Today, the PM will ram home the message with a speech seeking to exploit once again the EU’s hard line on Brexit. Seizing on two new position statements from Brussels (rights for EU citizens to bring non-EU family members to the UK decades after Brexit, more welfare rights, a big divorce bill), she will trot out her latest line that there will be just 11 days after June 8 before the new PM has to start talks with Europe.

May’s talk of the European Commission adopting “an aggressive negotiating position, which can only be met by strong leadership on behalf of Britain,” will go down very well with Leavers.
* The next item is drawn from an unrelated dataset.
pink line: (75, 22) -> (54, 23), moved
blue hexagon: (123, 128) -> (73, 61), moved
Even Angela Merkel’s beer-tent warning at the weekend that Europe can no longer rely on May’s Britain is likely to only deepen convictions among Leavers.
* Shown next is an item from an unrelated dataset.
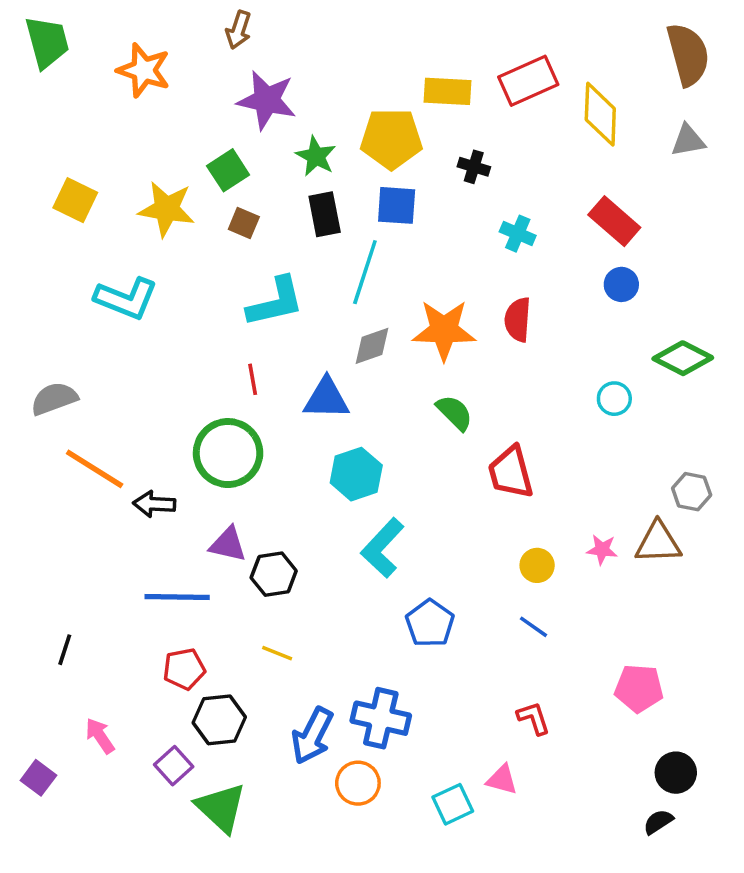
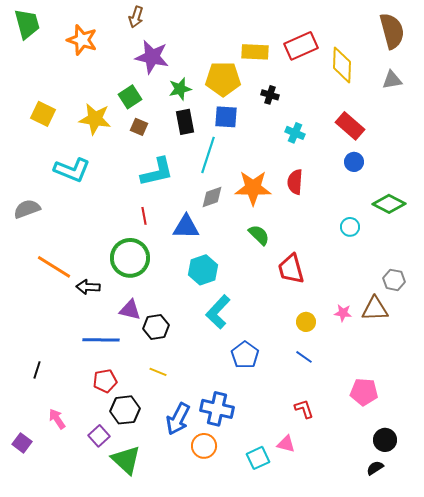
green star: (316, 156) -> (180, 89), turned 30
gray semicircle: (54, 399) -> (27, 209), moved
And as the Channel4/SkyNews show neared its end, Jeremy Paxman actually played May’s Brexit trump card for her. Dripping with sarcasm, he said "even Andrea Leadsom" got it right on Brexit while May had flunked it. Yet his line of questioning allowed her to say no fewer than five times that ‘no deal is better than a bad deal’ (see below). Along with Ken Clarke (whose ‘bloody difficult woman’ line she exploited again), Paxman was May’s best friend last night.

While she was laughed at over domestic policy wobbles and blunders, on Brexit May had the last laugh. She said with real force that she was standing up for people who had been “ridiculed and ignored for too long”. Some commentators suggest that May’s ‘done a Ted Heath’, when he called a general election in 1974, asking ‘who runs Britain?’ only to get the answer ‘not you’. But in fact 2017 may more resemble 1987. That’s when the last sitting female Tory PM increased her majority despite a dire campaign, not because of it. And the underlying reason would be support from working class Leave voters, Labour, UKIP and Tory alike.
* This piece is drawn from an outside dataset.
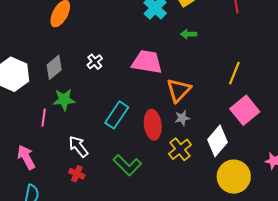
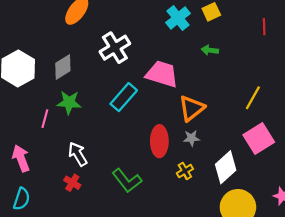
white cross: (95, 62) -> (115, 48), moved, size x1.8
cyan rectangle: (117, 115) -> (124, 97), moved
yellow cross: (180, 149) -> (185, 171), size x0.7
One of Labour’s most effective spin room lines after #BattleForNo10 was that “Corbyn makes the audience laugh with him. May makes the audience laugh at her.” With lower expectations, Jeremy Corbyn’s cardigan charisma certainly shone through and he became more Zen-like as the evening wore on.

Ed Miliband tweeted “these gigs are hard..it was an assured performance”, and he should know (one of the most memorable moments in his own TV debates of 2015 among focus groups came when he both fell off the stage in Question Time and muddled his line on the deficit). Nigel Farage added: “I may not agree with Jeremy Corbyn but he came across as being totally sincere”.

Anyone who’s seen Corbyn on the road over the last two years will know that he thrives on the campaign trail. But as well as having an inner confidence boosted by his avid followers, he also has got much better at media interviews. All those hustings exchanges and journalists’ questions have allowed him to refine his answers and play to his strengths as a man of integrity who’s unafraid of doing things differently. Just as Cameron perfected his skills through years of ‘Cameron Direct’ and ‘PM Direct’ events, so too Corbyn has learned his extra-Parliamentary trade.

That’s not to say there weren’t moments last night when the Labour leader was again less than clear on his own party policy. Having flipped and flopped on his line on the Tory benefits freeze at his manifesto launch, Corbyn again shifted position when he told Paxman benefits “are not going to be frozen because they’ll be uprated every year, as they should be.” That really needs some costings and detail on how it fits with other welfare plans.

On immigration, some may see as refreshing his refusal to make a promise he can’t deliver (and May certainly hasn’t). Yet his line that immigration “certainly wouldnt go up” contrasted with his own uncertainty as to whether it would go down. “It would probably go down - but I don’t want to be held to this – come down. That’s a probablility,” he said. For some traditional Labour voters, a clear intention (even one broken in the past) is better than no intention at all.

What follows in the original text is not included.